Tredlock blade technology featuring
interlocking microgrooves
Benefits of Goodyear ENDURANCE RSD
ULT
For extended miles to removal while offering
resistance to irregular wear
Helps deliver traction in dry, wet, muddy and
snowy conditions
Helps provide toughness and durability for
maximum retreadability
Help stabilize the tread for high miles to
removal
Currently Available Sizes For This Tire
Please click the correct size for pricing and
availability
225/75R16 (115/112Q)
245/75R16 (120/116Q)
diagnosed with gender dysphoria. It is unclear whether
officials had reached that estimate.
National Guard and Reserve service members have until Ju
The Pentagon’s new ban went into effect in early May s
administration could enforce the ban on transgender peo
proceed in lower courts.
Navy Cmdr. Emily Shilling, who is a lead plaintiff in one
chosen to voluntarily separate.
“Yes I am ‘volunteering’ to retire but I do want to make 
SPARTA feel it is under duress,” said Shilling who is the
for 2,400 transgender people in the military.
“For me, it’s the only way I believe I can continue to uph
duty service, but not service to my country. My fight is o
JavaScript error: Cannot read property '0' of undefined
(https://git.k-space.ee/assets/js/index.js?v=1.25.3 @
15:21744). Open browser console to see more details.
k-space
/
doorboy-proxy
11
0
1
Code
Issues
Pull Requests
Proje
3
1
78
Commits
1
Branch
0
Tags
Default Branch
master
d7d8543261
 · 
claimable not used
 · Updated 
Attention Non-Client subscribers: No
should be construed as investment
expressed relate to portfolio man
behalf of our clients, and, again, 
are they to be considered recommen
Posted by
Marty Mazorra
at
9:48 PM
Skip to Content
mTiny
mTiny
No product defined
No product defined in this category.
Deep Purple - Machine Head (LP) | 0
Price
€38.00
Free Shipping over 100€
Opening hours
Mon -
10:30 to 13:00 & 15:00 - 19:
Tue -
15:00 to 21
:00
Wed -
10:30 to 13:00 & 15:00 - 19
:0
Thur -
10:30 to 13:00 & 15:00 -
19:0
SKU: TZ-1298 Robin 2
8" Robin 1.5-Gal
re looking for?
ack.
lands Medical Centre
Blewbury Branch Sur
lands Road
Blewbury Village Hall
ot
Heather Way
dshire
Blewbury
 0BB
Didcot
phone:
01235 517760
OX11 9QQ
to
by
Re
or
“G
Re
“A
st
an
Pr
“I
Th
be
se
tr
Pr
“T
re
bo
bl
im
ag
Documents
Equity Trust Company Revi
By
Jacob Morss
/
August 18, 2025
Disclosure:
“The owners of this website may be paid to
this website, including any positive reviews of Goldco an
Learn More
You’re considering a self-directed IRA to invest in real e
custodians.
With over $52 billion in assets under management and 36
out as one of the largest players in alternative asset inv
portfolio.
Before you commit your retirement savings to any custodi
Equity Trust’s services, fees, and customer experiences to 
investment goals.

* [Your assignment]
Return all lines above that mention the word "miles".

* [Task output]
For extended miles to removal while offering
Help stabilize the tread for high miles to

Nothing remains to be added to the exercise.